La présentation des entretiens qui va suivre a été pensée dans la volonté de rendre compte de différences significatives entre les sexes dans leurs façons respectives de donner sens à leurs expériences du "travail".

Tous les jeunes que nous allons rencontrer ont travaillé dans le cadre de "formes d'emplois particulières", quelques mois pour certains, des années pour d'autres. Certains ont davantage fait l'"option" de la formation en alternance, d'autres davantage celle de la formation alternée. Certains ont fait l'expérience du travail intérimaire, d'autres du travail à temps partiel dans le cadre de contrats emplois solidarité. Au moment de l'entretien, trois sont embauchés en contrats à durée indéterminée, les trois autres sont en recherches d'emploi ou de formation.

Les hommes et les femmes se distribuent de façon aléatoire parmi ces situations d'insertion professionnelle, et aucune différence significative entre les sexes n'apparaît quand à leurs distributions respectives dans l'espace de la "précarité" professionnelle.

Nous allons voir toutefois comment malgré ses situations objectives aléatoirement réparties entre les sexes, des pratiques d'insertion marquées par la différence des sexes vont se construire.
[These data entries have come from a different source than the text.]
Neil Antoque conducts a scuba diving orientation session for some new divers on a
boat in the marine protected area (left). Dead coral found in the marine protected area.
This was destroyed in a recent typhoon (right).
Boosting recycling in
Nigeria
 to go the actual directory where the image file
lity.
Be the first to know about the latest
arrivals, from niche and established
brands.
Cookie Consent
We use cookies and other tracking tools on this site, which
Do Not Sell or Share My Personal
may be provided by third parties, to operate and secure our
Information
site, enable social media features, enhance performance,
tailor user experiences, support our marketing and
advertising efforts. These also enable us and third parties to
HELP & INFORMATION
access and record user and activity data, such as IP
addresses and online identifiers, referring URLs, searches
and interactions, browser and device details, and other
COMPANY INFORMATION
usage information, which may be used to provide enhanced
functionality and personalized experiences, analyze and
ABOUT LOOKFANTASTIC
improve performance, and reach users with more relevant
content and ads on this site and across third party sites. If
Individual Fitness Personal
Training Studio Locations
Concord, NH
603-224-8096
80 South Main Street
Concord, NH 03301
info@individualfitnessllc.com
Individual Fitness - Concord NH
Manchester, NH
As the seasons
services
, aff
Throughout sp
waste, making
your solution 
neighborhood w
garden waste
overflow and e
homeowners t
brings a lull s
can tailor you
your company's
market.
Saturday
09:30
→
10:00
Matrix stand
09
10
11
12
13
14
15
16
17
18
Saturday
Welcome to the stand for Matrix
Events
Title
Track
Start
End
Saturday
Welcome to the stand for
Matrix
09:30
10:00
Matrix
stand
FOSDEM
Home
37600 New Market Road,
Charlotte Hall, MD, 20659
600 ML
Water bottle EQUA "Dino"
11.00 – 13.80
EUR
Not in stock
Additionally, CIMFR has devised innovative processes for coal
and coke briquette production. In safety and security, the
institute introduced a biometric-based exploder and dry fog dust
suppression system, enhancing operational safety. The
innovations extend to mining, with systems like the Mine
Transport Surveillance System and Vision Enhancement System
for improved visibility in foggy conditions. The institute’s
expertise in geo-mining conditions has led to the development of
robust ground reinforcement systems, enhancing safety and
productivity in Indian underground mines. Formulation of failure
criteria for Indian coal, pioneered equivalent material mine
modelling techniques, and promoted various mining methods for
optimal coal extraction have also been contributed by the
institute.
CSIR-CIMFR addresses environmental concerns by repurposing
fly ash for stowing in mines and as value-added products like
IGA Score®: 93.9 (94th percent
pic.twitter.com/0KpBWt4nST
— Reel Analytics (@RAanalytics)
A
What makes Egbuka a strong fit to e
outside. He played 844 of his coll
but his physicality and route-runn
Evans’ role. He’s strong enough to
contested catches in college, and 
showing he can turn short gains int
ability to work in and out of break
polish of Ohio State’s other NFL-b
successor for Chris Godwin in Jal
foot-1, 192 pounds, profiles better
Dans un premier temps, nous ferons la connaissance de Latifa, Christine, puis Nadine. Latifa et Christine sont en recherche d'emploi. Nadine est embauchée depuis trois ans comme fonctionnaire dans une municipalité de la banlieue Lyonnaise.

Dans un deuxième temps, nous rencontrerons Makram, Johan et Sylvain. Makram est en attente de formation dans le dispositif du Crédit Formation Individualisé. Johan et Sylvain sont embauchés dans le cadre d'un Contrat à Durée Indéterminée depuis trois mois chacun.